[Document layout analysis data]
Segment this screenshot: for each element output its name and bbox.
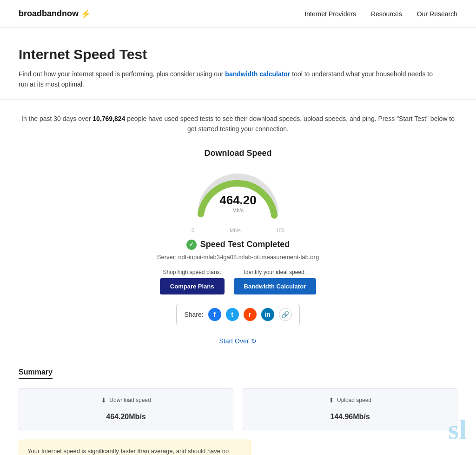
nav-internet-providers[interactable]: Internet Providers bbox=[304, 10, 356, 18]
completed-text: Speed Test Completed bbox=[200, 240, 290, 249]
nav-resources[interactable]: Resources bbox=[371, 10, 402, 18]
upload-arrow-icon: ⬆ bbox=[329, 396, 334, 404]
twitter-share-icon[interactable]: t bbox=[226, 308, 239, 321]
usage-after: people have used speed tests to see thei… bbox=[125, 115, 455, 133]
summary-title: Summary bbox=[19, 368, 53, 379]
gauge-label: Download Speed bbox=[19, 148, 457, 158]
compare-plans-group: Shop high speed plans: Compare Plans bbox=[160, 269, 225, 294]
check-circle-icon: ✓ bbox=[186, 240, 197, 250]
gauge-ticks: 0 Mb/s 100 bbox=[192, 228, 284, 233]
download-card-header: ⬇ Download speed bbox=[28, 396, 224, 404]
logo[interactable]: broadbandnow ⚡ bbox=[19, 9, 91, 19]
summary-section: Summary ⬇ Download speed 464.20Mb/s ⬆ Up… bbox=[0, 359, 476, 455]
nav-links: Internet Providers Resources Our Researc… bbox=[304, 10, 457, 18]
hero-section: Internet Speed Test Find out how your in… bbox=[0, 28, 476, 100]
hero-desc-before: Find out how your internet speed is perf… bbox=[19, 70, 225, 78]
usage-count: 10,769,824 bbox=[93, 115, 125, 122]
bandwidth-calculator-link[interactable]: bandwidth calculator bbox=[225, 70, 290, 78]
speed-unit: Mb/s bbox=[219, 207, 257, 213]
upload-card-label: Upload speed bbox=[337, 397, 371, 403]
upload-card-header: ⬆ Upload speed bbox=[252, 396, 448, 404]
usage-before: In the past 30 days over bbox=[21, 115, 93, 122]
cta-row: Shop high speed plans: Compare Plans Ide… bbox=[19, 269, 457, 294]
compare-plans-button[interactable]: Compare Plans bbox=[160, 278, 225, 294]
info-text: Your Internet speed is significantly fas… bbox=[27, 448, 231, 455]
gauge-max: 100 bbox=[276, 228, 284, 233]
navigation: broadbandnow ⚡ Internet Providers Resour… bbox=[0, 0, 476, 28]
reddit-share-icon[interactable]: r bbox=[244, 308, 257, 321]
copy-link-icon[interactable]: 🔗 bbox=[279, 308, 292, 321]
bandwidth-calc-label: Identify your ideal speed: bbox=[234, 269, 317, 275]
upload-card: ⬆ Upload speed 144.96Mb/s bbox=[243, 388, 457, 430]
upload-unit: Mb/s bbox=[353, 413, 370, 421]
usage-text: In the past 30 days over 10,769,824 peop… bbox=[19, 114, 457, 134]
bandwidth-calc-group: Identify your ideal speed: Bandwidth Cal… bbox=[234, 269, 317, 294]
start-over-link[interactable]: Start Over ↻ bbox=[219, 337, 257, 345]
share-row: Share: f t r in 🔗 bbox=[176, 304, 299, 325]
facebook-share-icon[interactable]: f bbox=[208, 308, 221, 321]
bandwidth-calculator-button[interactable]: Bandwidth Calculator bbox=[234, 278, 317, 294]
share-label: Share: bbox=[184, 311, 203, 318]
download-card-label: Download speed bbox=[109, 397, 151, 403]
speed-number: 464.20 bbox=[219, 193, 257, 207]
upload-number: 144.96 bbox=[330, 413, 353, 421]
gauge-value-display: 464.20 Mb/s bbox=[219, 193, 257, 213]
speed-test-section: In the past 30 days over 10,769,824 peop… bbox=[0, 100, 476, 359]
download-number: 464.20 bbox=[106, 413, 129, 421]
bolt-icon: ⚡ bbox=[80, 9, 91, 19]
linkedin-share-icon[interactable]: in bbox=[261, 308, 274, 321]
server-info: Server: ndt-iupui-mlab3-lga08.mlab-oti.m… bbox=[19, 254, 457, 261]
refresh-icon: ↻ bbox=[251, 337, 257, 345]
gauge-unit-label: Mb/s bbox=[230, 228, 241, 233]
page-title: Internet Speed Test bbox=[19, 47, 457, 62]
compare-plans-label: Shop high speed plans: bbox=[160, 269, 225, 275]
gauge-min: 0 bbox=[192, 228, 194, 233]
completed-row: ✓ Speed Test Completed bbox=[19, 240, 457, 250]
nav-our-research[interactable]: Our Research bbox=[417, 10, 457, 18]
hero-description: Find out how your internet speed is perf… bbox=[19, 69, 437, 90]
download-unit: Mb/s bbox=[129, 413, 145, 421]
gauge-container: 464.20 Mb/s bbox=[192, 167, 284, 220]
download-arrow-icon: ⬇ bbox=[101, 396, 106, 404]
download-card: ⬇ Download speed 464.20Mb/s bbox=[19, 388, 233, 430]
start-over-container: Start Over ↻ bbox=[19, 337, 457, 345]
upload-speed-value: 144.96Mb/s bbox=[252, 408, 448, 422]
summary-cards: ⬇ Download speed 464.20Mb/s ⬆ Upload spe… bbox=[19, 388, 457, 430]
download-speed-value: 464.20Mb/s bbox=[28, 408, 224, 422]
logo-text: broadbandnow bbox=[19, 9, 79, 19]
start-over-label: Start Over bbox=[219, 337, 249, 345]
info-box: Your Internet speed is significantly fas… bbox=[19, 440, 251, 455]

...

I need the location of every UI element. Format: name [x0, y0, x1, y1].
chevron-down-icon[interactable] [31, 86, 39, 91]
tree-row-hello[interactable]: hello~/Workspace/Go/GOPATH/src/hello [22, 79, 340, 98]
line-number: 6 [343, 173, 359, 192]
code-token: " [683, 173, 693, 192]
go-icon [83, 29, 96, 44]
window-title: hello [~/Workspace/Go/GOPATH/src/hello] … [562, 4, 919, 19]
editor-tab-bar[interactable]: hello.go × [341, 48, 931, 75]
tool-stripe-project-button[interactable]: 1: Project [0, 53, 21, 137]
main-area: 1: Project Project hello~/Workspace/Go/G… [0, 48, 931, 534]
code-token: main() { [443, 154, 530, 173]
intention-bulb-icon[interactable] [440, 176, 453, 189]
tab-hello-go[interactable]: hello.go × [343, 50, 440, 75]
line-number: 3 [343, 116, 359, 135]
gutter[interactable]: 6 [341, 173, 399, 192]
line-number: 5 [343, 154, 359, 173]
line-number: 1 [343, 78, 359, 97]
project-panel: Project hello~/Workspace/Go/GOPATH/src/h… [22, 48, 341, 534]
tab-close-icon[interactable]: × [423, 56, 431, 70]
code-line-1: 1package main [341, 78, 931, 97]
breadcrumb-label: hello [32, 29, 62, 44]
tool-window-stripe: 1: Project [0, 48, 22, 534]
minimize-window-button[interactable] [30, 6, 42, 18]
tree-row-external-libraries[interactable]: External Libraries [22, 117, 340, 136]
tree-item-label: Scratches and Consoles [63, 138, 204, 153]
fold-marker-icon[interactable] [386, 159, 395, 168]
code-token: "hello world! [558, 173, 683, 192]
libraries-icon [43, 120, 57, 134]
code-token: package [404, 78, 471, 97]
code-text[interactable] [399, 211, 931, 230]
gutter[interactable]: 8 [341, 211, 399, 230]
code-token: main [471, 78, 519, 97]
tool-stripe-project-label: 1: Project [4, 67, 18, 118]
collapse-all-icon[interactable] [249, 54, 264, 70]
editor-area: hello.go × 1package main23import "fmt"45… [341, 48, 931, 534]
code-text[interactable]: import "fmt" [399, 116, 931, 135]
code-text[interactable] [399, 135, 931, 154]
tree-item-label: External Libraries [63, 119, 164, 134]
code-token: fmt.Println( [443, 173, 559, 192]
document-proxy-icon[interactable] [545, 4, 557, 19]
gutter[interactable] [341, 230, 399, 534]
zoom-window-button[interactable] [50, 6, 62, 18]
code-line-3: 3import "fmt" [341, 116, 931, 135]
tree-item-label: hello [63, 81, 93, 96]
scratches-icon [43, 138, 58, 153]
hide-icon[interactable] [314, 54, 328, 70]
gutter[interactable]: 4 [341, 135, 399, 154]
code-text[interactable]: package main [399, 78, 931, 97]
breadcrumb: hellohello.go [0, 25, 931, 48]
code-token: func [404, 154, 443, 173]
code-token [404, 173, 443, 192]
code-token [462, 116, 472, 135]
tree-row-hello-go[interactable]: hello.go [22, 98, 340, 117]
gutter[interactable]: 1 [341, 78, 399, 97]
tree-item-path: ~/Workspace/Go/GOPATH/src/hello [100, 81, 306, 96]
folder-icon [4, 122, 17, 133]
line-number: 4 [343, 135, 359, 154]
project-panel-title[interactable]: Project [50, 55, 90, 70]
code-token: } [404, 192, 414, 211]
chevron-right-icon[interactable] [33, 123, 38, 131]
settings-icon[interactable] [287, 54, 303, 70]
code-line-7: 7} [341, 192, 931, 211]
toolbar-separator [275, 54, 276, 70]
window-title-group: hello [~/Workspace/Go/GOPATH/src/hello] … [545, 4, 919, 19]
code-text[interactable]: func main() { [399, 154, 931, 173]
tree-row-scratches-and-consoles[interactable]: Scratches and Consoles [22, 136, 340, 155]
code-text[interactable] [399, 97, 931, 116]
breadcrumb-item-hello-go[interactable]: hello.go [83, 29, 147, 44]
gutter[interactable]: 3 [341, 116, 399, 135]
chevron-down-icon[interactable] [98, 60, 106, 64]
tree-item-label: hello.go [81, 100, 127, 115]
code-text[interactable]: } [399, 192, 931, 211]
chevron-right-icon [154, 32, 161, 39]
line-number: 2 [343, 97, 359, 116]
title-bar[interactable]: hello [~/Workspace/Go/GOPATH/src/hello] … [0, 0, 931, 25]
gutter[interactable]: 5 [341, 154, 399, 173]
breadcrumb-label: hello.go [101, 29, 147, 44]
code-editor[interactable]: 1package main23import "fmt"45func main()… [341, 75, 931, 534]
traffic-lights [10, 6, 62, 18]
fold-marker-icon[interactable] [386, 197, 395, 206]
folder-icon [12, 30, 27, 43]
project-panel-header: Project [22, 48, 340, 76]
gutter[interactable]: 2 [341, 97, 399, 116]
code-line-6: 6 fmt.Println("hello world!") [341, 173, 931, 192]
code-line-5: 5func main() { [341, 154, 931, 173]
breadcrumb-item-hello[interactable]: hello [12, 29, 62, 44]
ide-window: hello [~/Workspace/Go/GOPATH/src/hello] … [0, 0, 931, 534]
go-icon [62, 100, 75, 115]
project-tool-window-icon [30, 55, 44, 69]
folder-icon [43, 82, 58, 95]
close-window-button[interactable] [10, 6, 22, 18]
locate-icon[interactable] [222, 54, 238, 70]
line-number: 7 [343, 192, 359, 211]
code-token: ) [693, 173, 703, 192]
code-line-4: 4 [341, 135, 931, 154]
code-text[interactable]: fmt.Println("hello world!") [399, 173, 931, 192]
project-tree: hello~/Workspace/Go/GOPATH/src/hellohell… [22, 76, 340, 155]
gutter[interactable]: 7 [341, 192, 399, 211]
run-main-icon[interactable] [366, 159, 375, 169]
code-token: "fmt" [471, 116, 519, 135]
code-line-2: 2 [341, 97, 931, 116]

Try it:
From the records given above, copy all lines containing "completed".

Exercise result:
completed-text: Speed Test Completed bbox=[200, 240, 290, 249]
completed-row: ✓ Speed Test Completed bbox=[19, 240, 457, 250]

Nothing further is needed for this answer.